Self replicating software – Part 1 – The Recursion Theorem

This is the first in a multi part post about computing theory and self replicating software. This post assumes you have knowledge and understanding of a Turing Machine (abbreviated TM). If you aren’t familiar with Turing Machines (TMs) then you may want to take a look at the Wikipedia entry on the topic at http://en.wikipedia.org/wiki/Turing_machine before continuing. Much of the material for this post comes from Michael Sipser’s “An Introduction to the Theory of Computation”.

Let’s assume there is a computable function t which takes two inputs and yields one output. This function can be stated as:

t: E* x E* -> E*

Call the TM that implements this function TM_T. Now if one of the inputs that TM_T takes is the description of a TM (perhaps a description of TM_T or the description of another TM) we can call TM_T a “Meta TM”, meaning it operates on TMs (more accurately, descriptions of TMs). TM_T could do a number of things with the description, such as emulate it (making TM_T a universal TM), or print the description to the TM’s tape (making TM_T a “quine”). For the purpose of the recursion theorem, it’s irrelevant what TM_T does with the description. So TM_T can be written as taking two inputs:
TM_T(<TM>, w)

Where <TM> is a description of a TM. The other argument (w) could be input to the TM described by the <TM> argument.
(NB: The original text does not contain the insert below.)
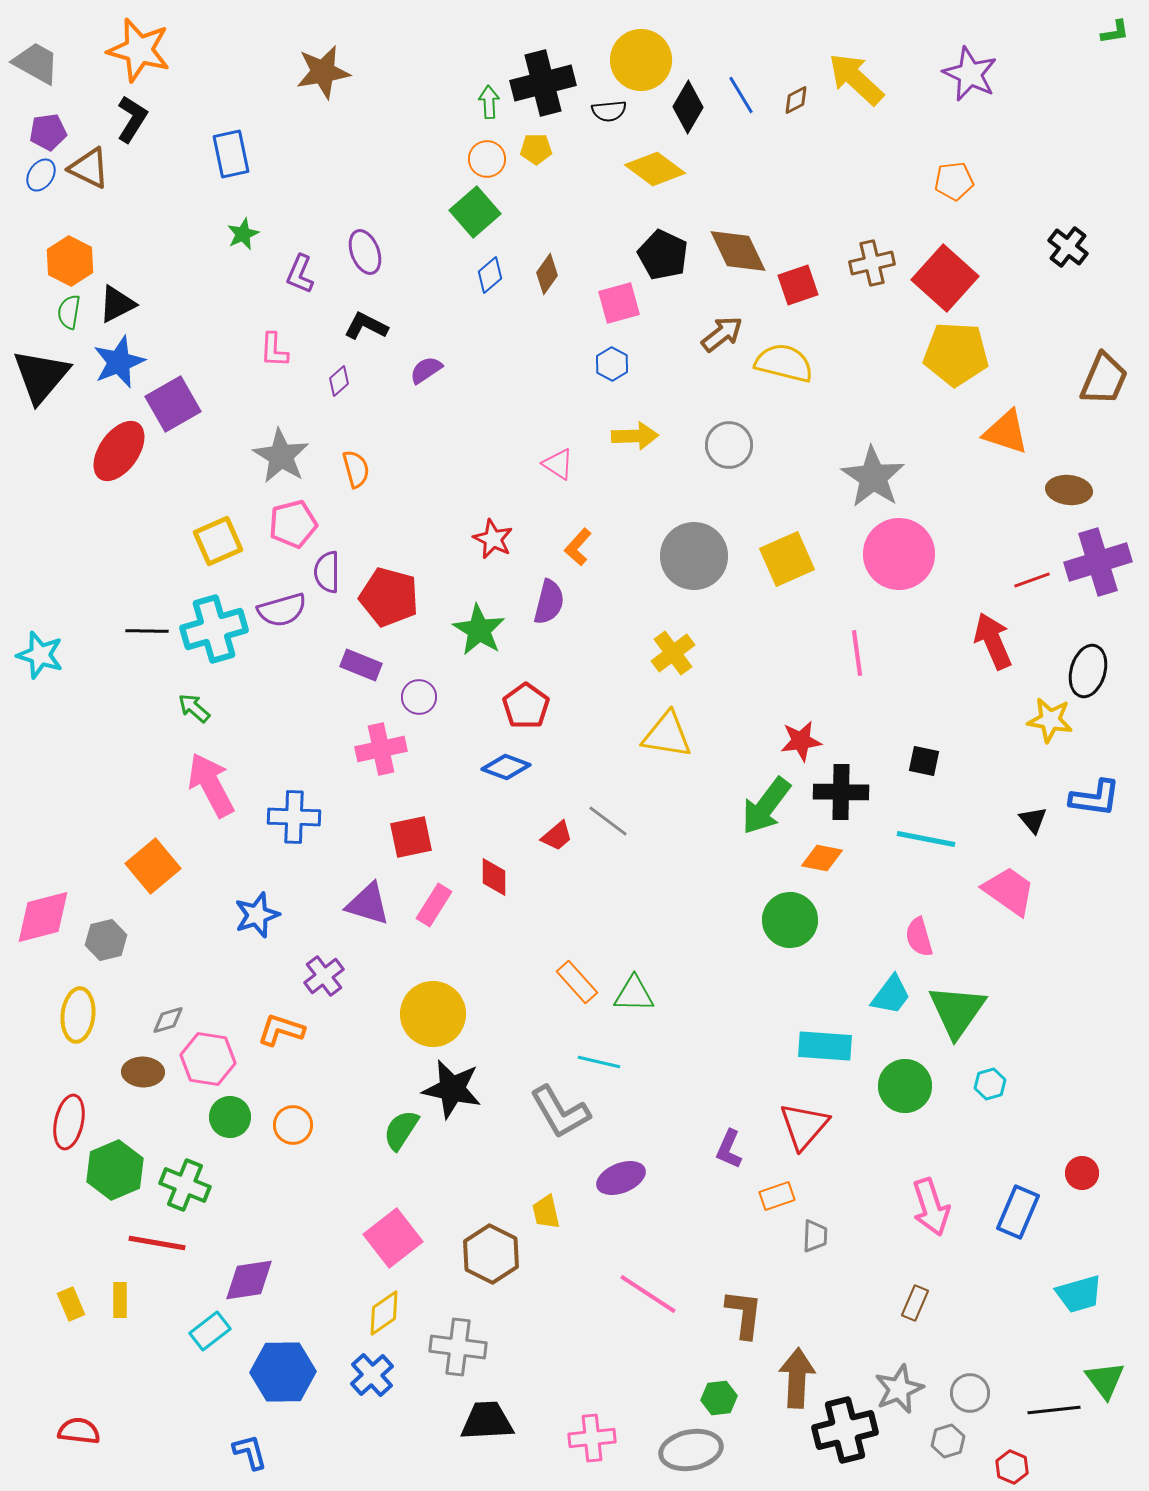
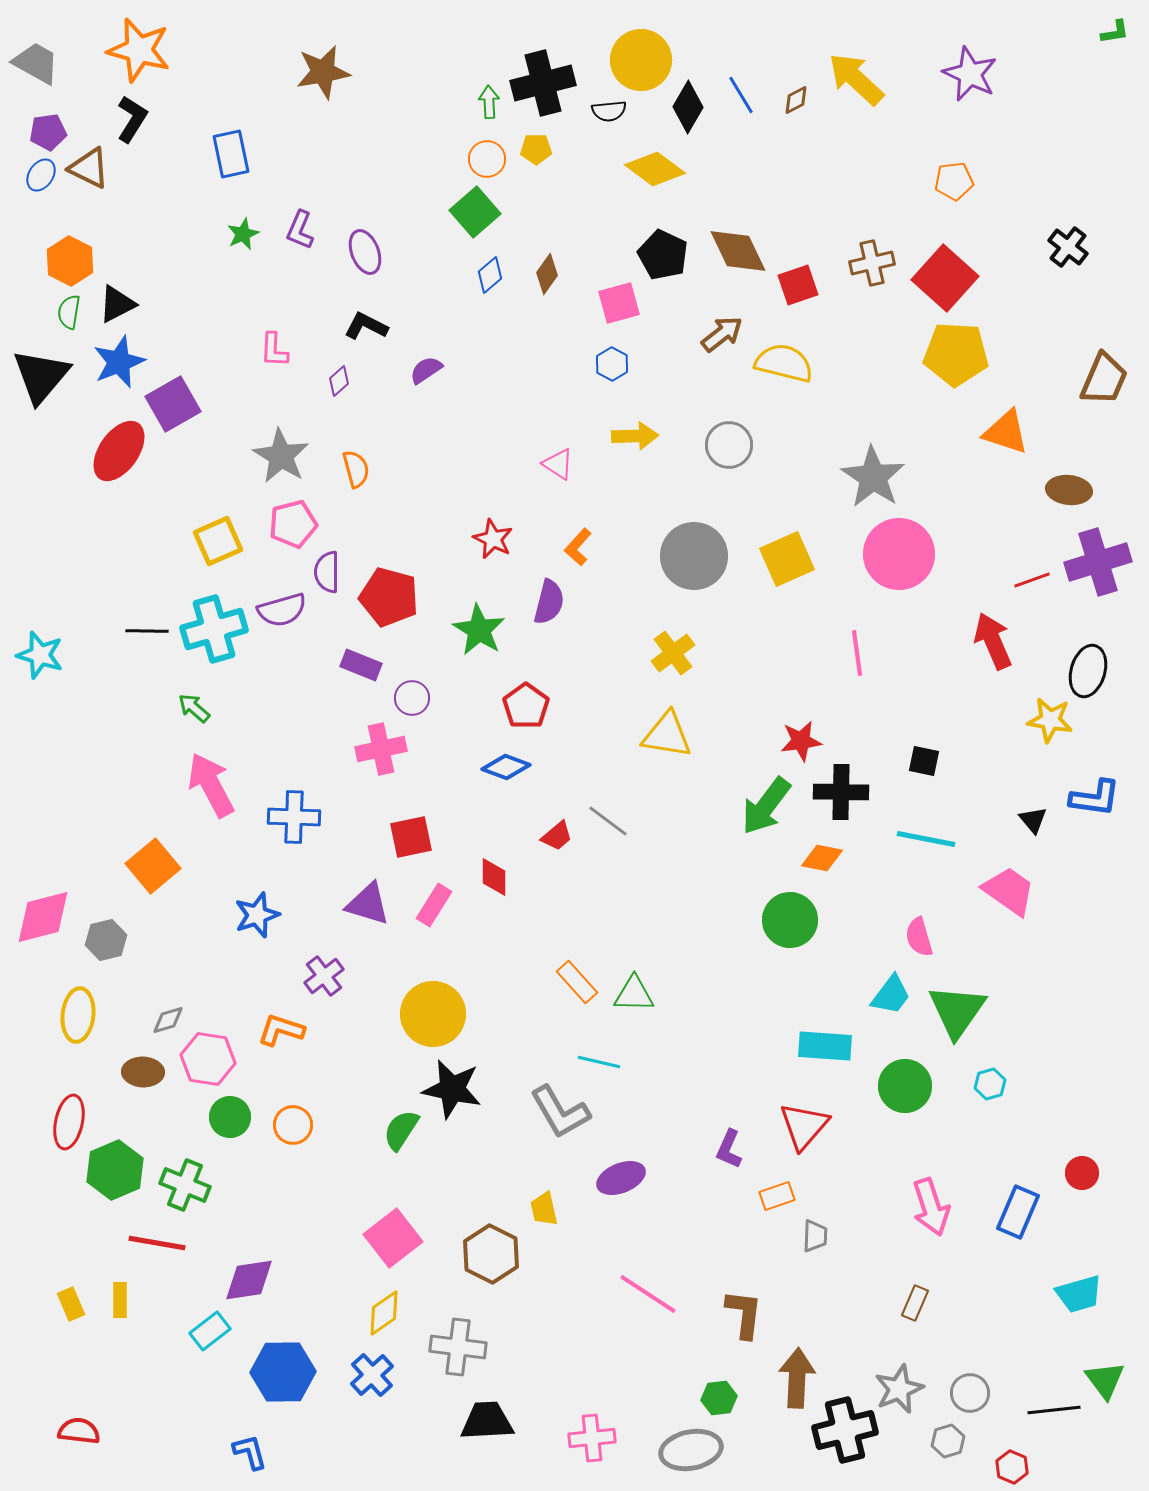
purple L-shape at (300, 274): moved 44 px up
purple circle at (419, 697): moved 7 px left, 1 px down
yellow trapezoid at (546, 1212): moved 2 px left, 3 px up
Now, assume there is another computable function r which takes one parameter, w, the same w passed as the second argument to function t. Function r can be stated as:

r: E* -> E*

Call the TM that implements this function TM_R. So TM_R can be written as taking one input:
TM_R(w)

The TM_R is described by <TM_R>.

The recursion theorem states (in terms of functions r and t):

r(w) = t(<TM_R>, w)

alternatively

TM_R(w) = TM_T(<TM_R>, w)

This means that the ouput from TM_T given a description of TM_R and input w yields the same output as TM_R with input w. Think about the implications of this for a moment. If TM_T prints the description of the TM passed to it (which in this case is the description of TM_R), then TM_R can do the same thing without having the description passed in explicitly, instead TM_R can calculate <TM_R>. In essence TM_R could print out a description of itself, without having the description given to it.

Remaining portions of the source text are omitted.